● **Available data**
● ● ● ● ●

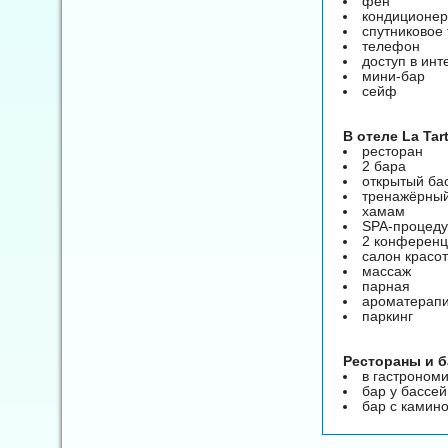
фен
кондиционер
спутниковое
телефон
доступ в инт
мини-бар
сейф
B отеле La Tar
ресторан
2 бара
открытый ба
тренажёрный
хамам
SPA-процед
2 конференц
салон красо
массаж
парная
ароматерап
паркинг
Рестораны и 
в гастроном
бар у бассей
бар с камино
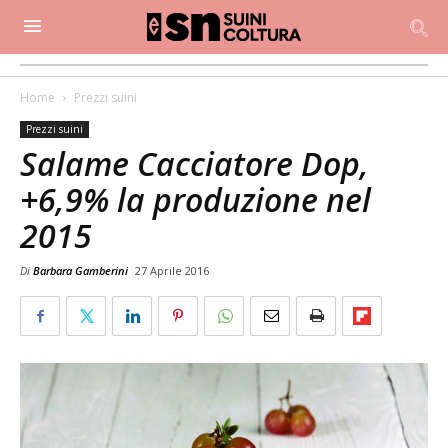
Home
Prezzi suini
Prezzi suini
Salame Cacciatore Dop,
+6,9% la produzione nel
2015
Di
Barbara Gamberini
27 Aprile 2016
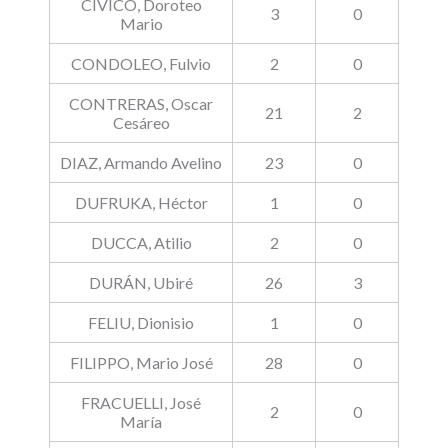
CÍVICO, Doroteo
3
0
Mario
CONDOLEO, Fulvio
2
0
CONTRERAS, Oscar
21
2
Cesáreo
DIAZ, Armando Avelino
23
0
DUFRUKA, Héctor
1
0
DUCCA, Atilio
2
0
DURÁN, Ubiré
26
3
FELIU, Dionisio
1
0
FILIPPO, Mario José
28
0
FRACUELLI, José
2
0
María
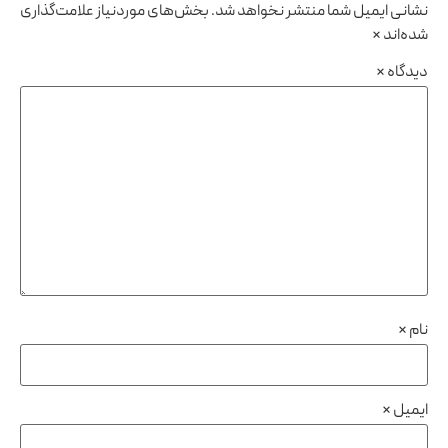
نشانی ایمیل شما منتشر نخواهد شد.
بخش‌های موردنیاز علامت‌گذاری
شده‌اند
*
دیدگاه
*
نام
*
ایمیل
*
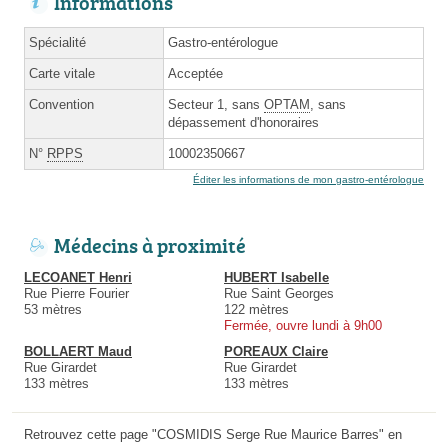
Informations
Spécialité
Gastro-entérologue
Carte vitale
Acceptée
Convention
Secteur 1, sans
OPTAM
, sans
dépassement d'honoraires
N°
RPPS
10002350667
Éditer les informations de mon gastro-entérologue
Médecins à proximité
LECOANET Henri
HUBERT Isabelle
Rue Pierre Fourier
Rue Saint Georges
53 mètres
122 mètres
Fermée, ouvre lundi à 9h00
BOLLAERT Maud
POREAUX Claire
Rue Girardet
Rue Girardet
133 mètres
133 mètres
Retrouvez cette page "COSMIDIS Serge Rue Maurice Barres" en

● ● ● ● ●

● **Assigned task**
Restate the data word for word, minus any images.

● **Final answer**
фен
кондиционер
спутниковое
телефон
доступ в инт
мини-бар
сейф
B отеле La Tar
ресторан
2 бара
открытый ба
тренажёрный
хамам
SPA-процед
2 конференц
салон красо
массаж
парная
ароматерап
паркинг
Рестораны и 
в гастроном
бар у бассей
бар с камино
Home
Prezzi suini
Prezzi suini
Salame Cacciatore Dop,
+6,9% la produzione nel
2015
Di
Barbara Gamberini
27 Aprile 2016
CÍVICO, Doroteo
3
0
Mario
CONDOLEO, Fulvio
2
0
CONTRERAS, Oscar
21
2
Cesáreo
DIAZ, Armando Avelino
23
0
DUFRUKA, Héctor
1
0
DUCCA, Atilio
2
0
DURÁN, Ubiré
26
3
FELIU, Dionisio
1
0
FILIPPO, Mario José
28
0
FRACUELLI, José
2
0
María
نشانی ایمیل شما منتشر نخواهد شد.
بخش‌های موردنیاز علامت‌گذاری
شده‌اند
*
دیدگاه
*
نام
*
ایمیل
*
Informations
Spécialité
Gastro-entérologue
Carte vitale
Acceptée
Convention
Secteur 1, sans
OPTAM
, sans
dépassement d'honoraires
N°
RPPS
10002350667
Éditer les informations de mon gastro-entérologue
Médecins à proximité
LECOANET Henri
HUBERT Isabelle
Rue Pierre Fourier
Rue Saint Georges
53 mètres
122 mètres
Fermée, ouvre lundi à 9h00
BOLLAERT Maud
POREAUX Claire
Rue Girardet
Rue Girardet
133 mètres
133 mètres
Retrouvez cette page "COSMIDIS Serge Rue Maurice Barres" en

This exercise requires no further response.